IV.  Acquiring Information Systems– building your own system is not always feasible

          A.  Situation 1:  Limited IS Staff – IS staff is not big enough to do everything

          B.  Situation 2:  IS Staff Has Limited Skill Set – IS staff may not have skills to do the particular project

          C.  Situation 3:  IS Staff Is Overworked – IS staff already has too large a backlog

NOTE:  Backlog on major systems development in the US today:  5 – 6 years!

          D.  Situation 4:  Problems with Performance of IS Staff – for any of a variety of reasons (not all the fault of the IS staff), IS performance has not been as good as the firm would wish

If in-house development is not possible/advantageous, 2 options:

                   1.  External acquisition of a pre-packaged system

                   2.  Outsourcing systems development

          A.  External Acquisition – Purchase the system from an outside vendor

                   1.  Steps in External Acquisition – bids, proposals, etc.

                   2.  Development of a Request for Proposal (RFP) – Formal process to let others know what you need

                   3.  Proposal Evaluation – Demonstrating and examining criteria; Benchmarking – standardized performance tests to compare various systems on the same standards

                   4.  Vendor Selection – make a decision

                   5.  Managing Software Licensing – software is owned by someone,  and if it is someone else you have purchased a license to use it – exactly what does that license say?  What does it allow you to do, or restrict you from doing?

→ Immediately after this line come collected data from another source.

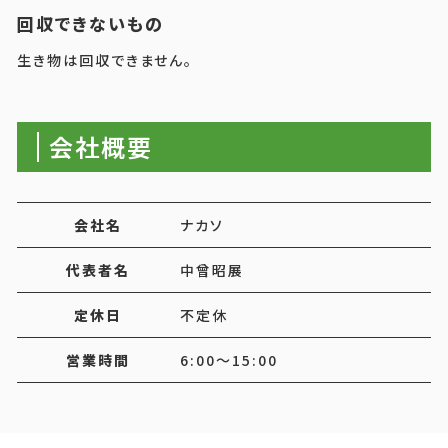
回収できないもの
生き物は回収できません。
会社概要
会社名
ナカソ
代表者名
中曾昭展
定休日
不定休
営業時間
6:00～15:00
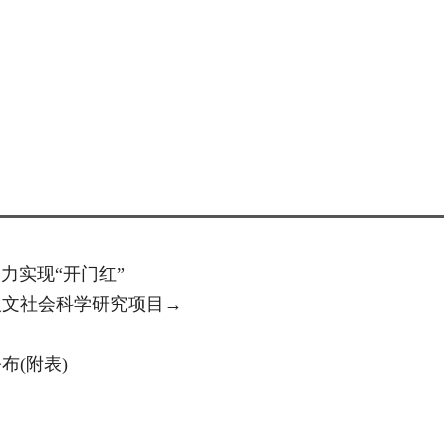
力实现“开门红”
校人文社会科学研究项目→
公布(附表)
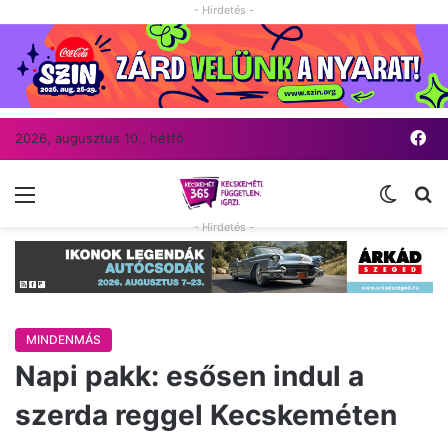
- Hirdetés -
Fa
2026, augusztus 10., hétfő
Menü
Switch
Ke
- Hirdetés -
MINDENMÁS
Napi pakk: esősen indul a
szerda reggel Kecskeméten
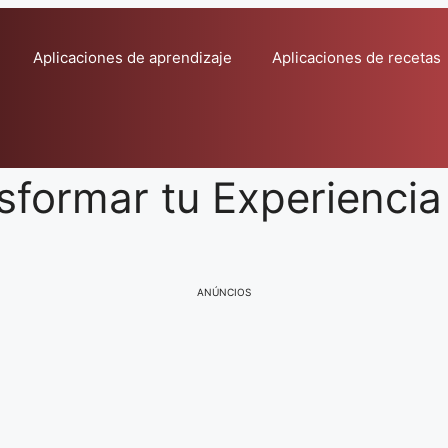
Aplicaciones de aprendizaje
Aplicaciones de recetas
formar tu Experiencia 
ANÚNCIOS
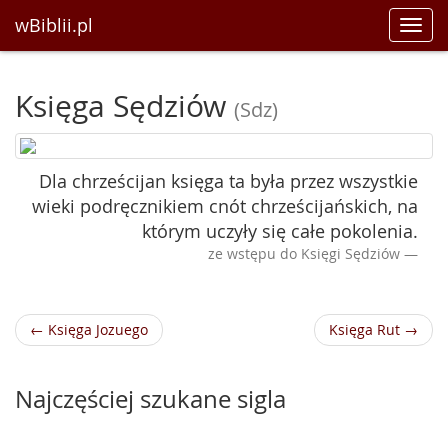
wBiblii.pl
Toggl
navig
Księga Sędziów
(Sdz)
Dla chrześcijan księga ta była przez wszystkie
wieki podręcznikiem cnót chrześcijańskich, na
którym uczyły się całe pokolenia.
ze wstępu do Księgi Sędziów
← Księga Jozuego
Księga Rut →
Najczęściej szukane sigla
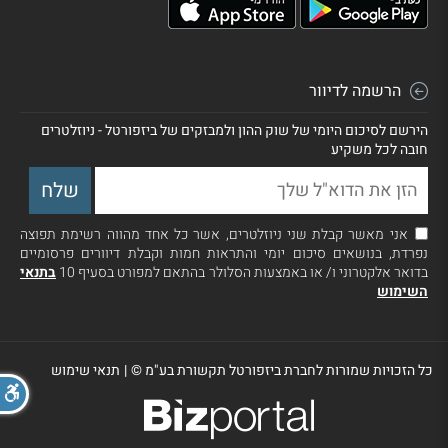
הרשמה לדיוור
הירשם לסיכום היומי של שוק ההון ולמבזקים של ביזפורטל - ניוזלטרים
חובה לכל משקיע
אני מאשר קבלת שני ניוזלטרים, אשר כל אחד מהווה רשימת תפוצה
נפרדת, בנושאים סיכום יומי והתראות חמות וקבלת דיוורים פרסומיים
בדואר אלקטרוני ו/ או באמצעות הסלולר בהתאם למפורט בסעיף 10
בתנאי
השימוש
כל הזכויות שמורות לחברת ביזפורטל תקשורת בע"מ ©
|
תנאי שימוש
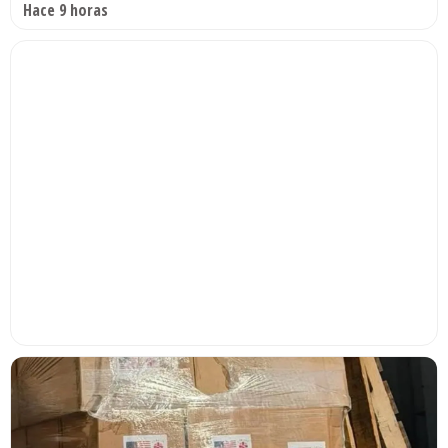
Hace 9 horas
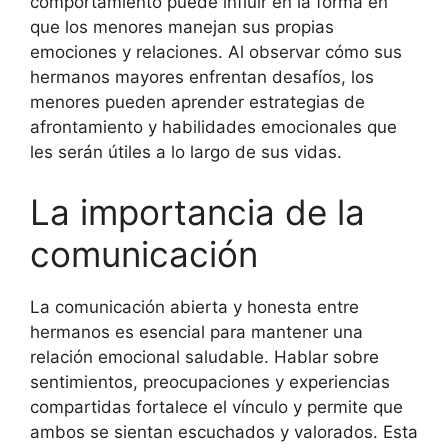
comportamiento puede influir en la forma en
que los menores manejan sus propias
emociones y relaciones. Al observar cómo sus
hermanos mayores enfrentan desafíos, los
menores pueden aprender estrategias de
afrontamiento y habilidades emocionales que
les serán útiles a lo largo de sus vidas.
La importancia de la
comunicación
La comunicación abierta y honesta entre
hermanos es esencial para mantener una
relación emocional saludable. Hablar sobre
sentimientos, preocupaciones y experiencias
compartidas fortalece el vínculo y permite que
ambos se sientan escuchados y valorados. Esta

                   6.  External Acquisition Through Application Service Providers (ASP) – ASPs provide software applications as needed as a service over the Web using standard Web-enabled interfaces.

          B.  Outsourcing Systems Development – turning over responsibility for some/all of the firm’s IS development to an outside firm; the most important factor in an outsourcing relationship is Managing the relationship.

                   1.  Why Outsourcing? – Seven (7) reasons listed in text, all good ones:

                             a.  Cost/Quality – the job can be done more cheaply/better by an outside firm

                             b.  IS Performance – (see above)

                             c.  Supplier Pressure – hire (IBM, etc.) to work on their own hardware

                             d.  Simplifying/Downsizing/Reengineering – focus on your core competencies

                             e.  Financial Factors – cannot afford to do it yourself

                             f.  Organizational Culture – IS may not fit into the firm well

                             g.  Internal Irritants – Tension can occur between IS staff & users; go outside to a neutral firm

                   2.  Managing the Outsourcing Relationship – you must manage the outsourcing relationship or it will manage you!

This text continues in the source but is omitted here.